Outcomes of Tofacitinib Dose Reduction in Patients with Ulcerative Colitis in Stable Remission from the Randomised RIVETING Trial

Abstract

Background and aims: Tofacitinib is an oral, small molecule Janus kinase inhibitor for the treatment of ulcerative colitis. We present primary completion analysis from RIVETING, an ongoing, double-blind, randomised, parallel-group trial evaluating efficacy and safety of tofacitinib dose reduction to 5 mg twice daily [BID] versus remaining on 10 mg BID in patients in stable remission on tofacitinib 10 mg BID maintenance therapy.

Methods: Patients had received tofacitinib 10 mg BID for ≥ 2 consecutive years and been in stable remission for ≥ 6 months before enrolment. The primary endpoint was modified Mayo score remission at Month 6. Safety was assessed up to February 20, 2020 [data cut-off].

Results: In all, 140 patients were randomised [1:1] to tofacitinib 5 or 10 mg BID; 77.1% and 90.0% of patients in the 5 and 10 mg BID groups, respectively, were in modified Mayo score remission at Month 6 (adjusted difference 12.9%; 95% confidence interval [CI] 0.5-25.0).

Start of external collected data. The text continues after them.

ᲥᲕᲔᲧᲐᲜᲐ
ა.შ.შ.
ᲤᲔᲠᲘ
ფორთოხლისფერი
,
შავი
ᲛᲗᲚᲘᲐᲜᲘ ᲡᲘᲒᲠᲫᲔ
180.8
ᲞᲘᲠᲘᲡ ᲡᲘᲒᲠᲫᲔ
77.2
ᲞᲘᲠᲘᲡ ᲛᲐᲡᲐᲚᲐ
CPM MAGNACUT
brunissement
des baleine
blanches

Smaller differences between treatment groups were seen in patients with baseline endoscopic subscore of 0 versus 1 [9.8%; -3.0-22.6, and 21.1%; -6.1-48.2, respectively], and in patients without versus with prior tumour necrosis factor inhibitor [TNFi] failure [9.5%; -6.6-25.6, and 17.4%; -1.6-36.3, respectively]. Adverse events [AE] and serious AE rates were similar across treatment groups; no deaths were reported.

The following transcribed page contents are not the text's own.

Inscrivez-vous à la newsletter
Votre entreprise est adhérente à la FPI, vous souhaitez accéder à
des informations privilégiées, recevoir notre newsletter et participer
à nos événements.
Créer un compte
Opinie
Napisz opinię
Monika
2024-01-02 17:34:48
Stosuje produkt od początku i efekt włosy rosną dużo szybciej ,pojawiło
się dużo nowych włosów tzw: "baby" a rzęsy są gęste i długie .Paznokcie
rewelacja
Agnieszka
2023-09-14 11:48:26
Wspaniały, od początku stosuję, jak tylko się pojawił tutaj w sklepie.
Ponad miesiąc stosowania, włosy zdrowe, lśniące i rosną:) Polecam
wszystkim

Conclusions: Most patients in stable remission on 10 mg BID maintenance therapy maintained remission following dose de-escalation. For patients who dose de-escalated, those in deep endoscopic remission and those without prior TNFi failure were more likely to maintain remission. Efficacy data were limited to the first 6 months; a longer duration of follow-up during RIVETING will further characterise the impact of dose reduction on maintenance of remission. Safety findings were consistent with the established safety profile of tofacitinib.

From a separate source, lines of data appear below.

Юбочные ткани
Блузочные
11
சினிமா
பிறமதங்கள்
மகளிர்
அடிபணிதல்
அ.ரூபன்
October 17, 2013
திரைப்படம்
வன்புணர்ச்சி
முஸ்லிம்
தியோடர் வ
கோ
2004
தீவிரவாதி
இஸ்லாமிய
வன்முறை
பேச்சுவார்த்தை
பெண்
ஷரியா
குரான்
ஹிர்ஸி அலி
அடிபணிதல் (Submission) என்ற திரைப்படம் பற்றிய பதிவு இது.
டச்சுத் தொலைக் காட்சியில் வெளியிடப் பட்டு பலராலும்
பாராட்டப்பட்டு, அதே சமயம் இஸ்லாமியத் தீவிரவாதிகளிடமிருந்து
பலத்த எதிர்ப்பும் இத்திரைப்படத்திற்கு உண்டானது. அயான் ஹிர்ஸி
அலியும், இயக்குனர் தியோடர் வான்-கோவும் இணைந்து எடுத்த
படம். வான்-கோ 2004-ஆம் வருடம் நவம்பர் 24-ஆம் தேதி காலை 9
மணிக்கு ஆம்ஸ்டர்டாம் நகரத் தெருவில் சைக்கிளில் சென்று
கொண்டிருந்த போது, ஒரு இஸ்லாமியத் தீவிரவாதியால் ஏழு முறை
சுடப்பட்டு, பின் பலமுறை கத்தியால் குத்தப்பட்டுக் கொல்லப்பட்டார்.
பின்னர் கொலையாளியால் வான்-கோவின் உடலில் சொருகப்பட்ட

Keywords: Dose adjustment; maintenance; tofacitinib.

Graphical Abstract

Figure 1.

Patient disposition up to Month 6 of the RIVETING trial. AE, adverse event; BID, twice daily; N, number of patients in the analysis population; n, number of patients that withdrew from trial; UC, ulcerative colitis. ^aPatients who discontinued due to an AE of ‘colitis ulcerative’ [worsening UC] were categorised as lack of efficacy.

Figure 2.

Efficacy endpoints at Month 6 by dose group [FAS, non-responder^a]. [A] Proportion of patients in modified Mayo score remission [primary endpoint; defined as an endoscopic subscore of ≤ 1, a stool frequency subscore of ≤ 1, and a rectal bleeding subscore of 0] at Month 6. [B–F] Proportion of patients for secondary efficacy endpoints at Month 6: remission [defined as a total Mayo score of ≤ 2 with no individual subscore >1, and a rectal bleeding subscore of 0]; endoscopic improvement [defined as an endoscopic subscore of 0 or 1]; clinical response based on total Mayo score [defined as a decrease from induction study baseline total Mayo score of ≥ 3 points and 30%, plus a decrease in rectal bleeding subscore of ≥ 1 point or an absolute rectal bleeding subscore of 0 or 1]; remission based on modified partial Mayo score [defined as a stool frequency subscore of ≤ 1 and a rectal bleeding subscore of 0]; remission based on partial Mayo score [defined as a partial Mayo score of ≤ 2, with no individual subscore ≥ 1 and a rectal bleeding subscore of 0]. BID, twice daily; CI, confidence interval; FAS, full analysis set; N, number of patients in the treatment group. ^aPatients with missing scores were treated as non-responders. Patients in the tofacitinib 5 mg BID group with dose escalation were treated as non-responders for visits after dose escalation. ^bDifferences are weighted difference based on the Cochran‐Mantel‐Haenszel weight method and 95% CI using the Newcombe method, stratified by baseline endoscopic subscore [0 or 1].

Figure 3.

Kaplan‐Meier plot of time to loss of remission [flare] based on modified Mayo score [FAS]. BID, twice daily; FAS, full analysis set; N, number of patients in the analysis set.